*** SUPPLIED MATERIAL Section Begins ***

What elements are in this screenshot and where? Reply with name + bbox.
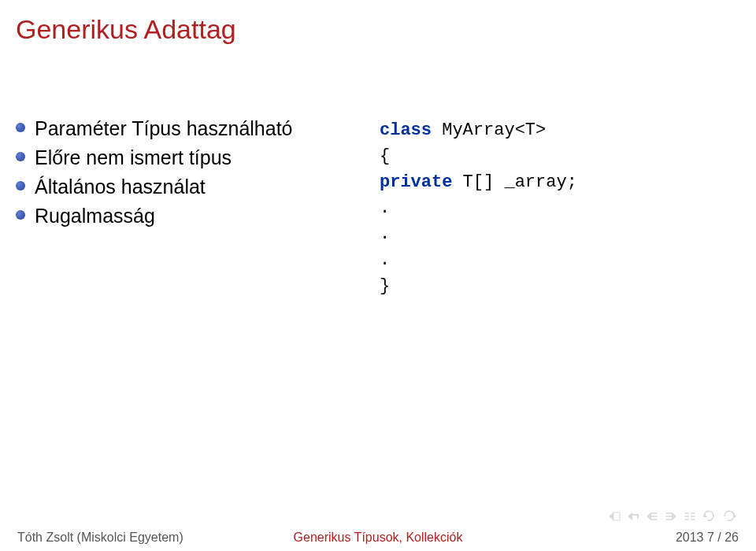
bullet-text: Rugalmasság (35, 205, 155, 227)
footer: Tóth Zsolt (Miskolci Egyetem) Generikus … (0, 524, 756, 551)
content-area: Paraméter Típus használható Előre nem is… (0, 45, 756, 299)
bullet-icon (16, 181, 25, 190)
bullet-text: Előre nem ismert típus (35, 146, 232, 169)
slide-title: Generikus Adattag (0, 0, 756, 45)
keyword-class: class (380, 120, 432, 140)
nav-icons (606, 510, 739, 523)
left-column: Paraméter Típus használható Előre nem is… (16, 117, 378, 299)
nav-last-icon[interactable] (682, 512, 698, 521)
nav-prev-icon[interactable] (625, 512, 641, 521)
code-text: T[] _array; (452, 172, 576, 192)
footer-title: Generikus Típusok, Kollekciók (294, 531, 463, 545)
code-block: class MyArray<T> { private T[] _array; .… (378, 117, 740, 299)
bullet-text: Paraméter Típus használható (35, 117, 293, 140)
keyword-private: private (380, 172, 452, 192)
redo-icon[interactable] (721, 510, 739, 523)
bullet-icon (16, 152, 25, 161)
code-text: } (380, 276, 390, 296)
bullet-text: Általános használat (35, 176, 206, 198)
bullet-list: Paraméter Típus használható Előre nem is… (16, 117, 370, 227)
footer-page: 2013 7 / 26 (676, 531, 739, 545)
bullet-icon (16, 210, 25, 220)
list-item: Paraméter Típus használható (16, 117, 370, 140)
code-text: MyArray<T> (432, 120, 546, 140)
nav-first-icon[interactable] (606, 512, 622, 521)
nav-next-icon[interactable] (663, 512, 679, 521)
code-text: { (380, 146, 390, 166)
list-item: Általános használat (16, 176, 370, 198)
bullet-icon (16, 123, 25, 132)
list-item: Rugalmasság (16, 205, 370, 227)
svg-rect-0 (613, 512, 620, 520)
nav-prev2-icon[interactable] (644, 512, 660, 521)
footer-author: Tóth Zsolt (Miskolci Egyetem) (17, 531, 183, 545)
list-item: Előre nem ismert típus (16, 146, 370, 169)
code-text: . (380, 250, 390, 270)
undo-icon[interactable] (701, 510, 718, 523)
code-text: . (380, 198, 390, 218)
code-text: . (380, 224, 390, 244)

*** SUPPLIED MATERIAL Section Ends ***

From the data above, copy each line with the string "private" in it.

• **SOLUTION TO THIS PROBLEM**:
code-block: class MyArray<T> { private T[] _array; .… (378, 117, 740, 299)
keyword-private: private (380, 172, 452, 192)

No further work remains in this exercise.